**WORK ORDER**
In the entries below, how many lines hold the string "cookies"? Give only the number.

**DATA FOR THIS TASK**
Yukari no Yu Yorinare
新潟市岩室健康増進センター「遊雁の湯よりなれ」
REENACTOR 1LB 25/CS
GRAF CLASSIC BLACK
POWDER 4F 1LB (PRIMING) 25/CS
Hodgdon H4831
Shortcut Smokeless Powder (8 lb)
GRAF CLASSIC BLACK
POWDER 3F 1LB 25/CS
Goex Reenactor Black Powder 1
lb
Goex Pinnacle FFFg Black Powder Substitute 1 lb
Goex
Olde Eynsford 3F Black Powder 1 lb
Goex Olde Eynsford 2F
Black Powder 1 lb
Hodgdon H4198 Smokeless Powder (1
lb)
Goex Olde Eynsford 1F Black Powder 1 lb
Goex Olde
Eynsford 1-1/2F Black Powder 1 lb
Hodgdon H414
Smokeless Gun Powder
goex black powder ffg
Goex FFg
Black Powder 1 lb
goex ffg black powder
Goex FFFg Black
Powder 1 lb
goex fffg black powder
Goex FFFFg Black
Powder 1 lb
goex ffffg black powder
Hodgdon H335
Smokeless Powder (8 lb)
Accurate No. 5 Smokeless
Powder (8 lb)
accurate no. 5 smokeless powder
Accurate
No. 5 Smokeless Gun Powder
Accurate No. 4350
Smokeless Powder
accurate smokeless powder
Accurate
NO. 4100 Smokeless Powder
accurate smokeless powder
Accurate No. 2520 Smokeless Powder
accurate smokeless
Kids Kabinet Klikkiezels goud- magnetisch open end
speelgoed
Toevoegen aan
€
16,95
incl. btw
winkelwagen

* * *

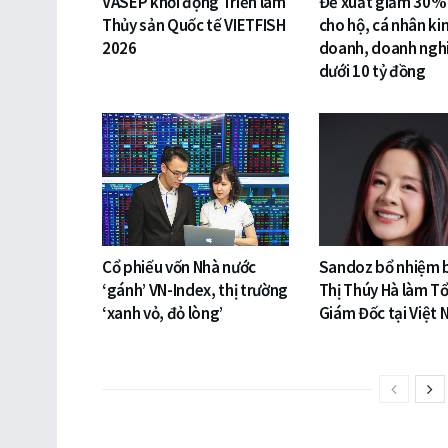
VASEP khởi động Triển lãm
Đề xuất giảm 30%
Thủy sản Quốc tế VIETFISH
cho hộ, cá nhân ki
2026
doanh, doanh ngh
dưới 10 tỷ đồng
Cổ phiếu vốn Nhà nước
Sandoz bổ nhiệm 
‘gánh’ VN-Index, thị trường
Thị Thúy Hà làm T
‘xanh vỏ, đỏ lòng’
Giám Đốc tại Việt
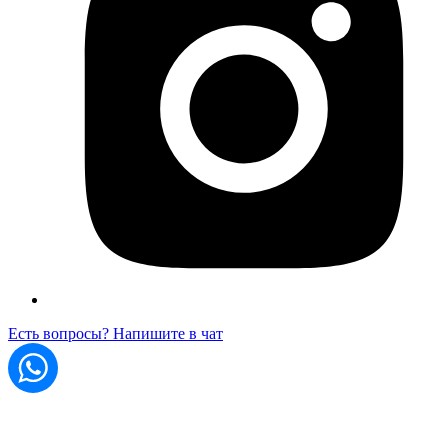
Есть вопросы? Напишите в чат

* * *

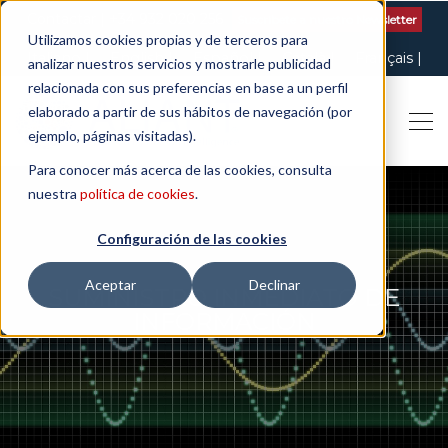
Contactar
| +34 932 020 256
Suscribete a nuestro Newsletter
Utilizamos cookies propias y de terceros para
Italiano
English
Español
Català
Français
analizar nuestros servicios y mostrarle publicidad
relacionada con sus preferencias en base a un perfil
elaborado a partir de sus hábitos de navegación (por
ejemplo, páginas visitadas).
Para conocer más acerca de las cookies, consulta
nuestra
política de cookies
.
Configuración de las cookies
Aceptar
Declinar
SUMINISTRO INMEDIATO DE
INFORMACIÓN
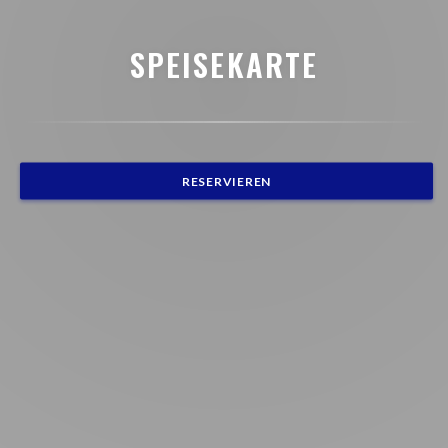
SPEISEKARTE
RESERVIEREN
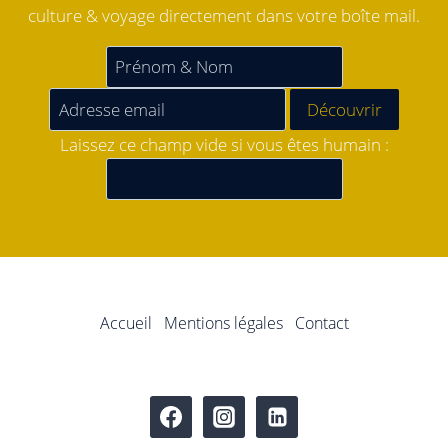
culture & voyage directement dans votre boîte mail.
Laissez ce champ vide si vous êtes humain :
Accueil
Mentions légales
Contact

**RESULT BELOW**
4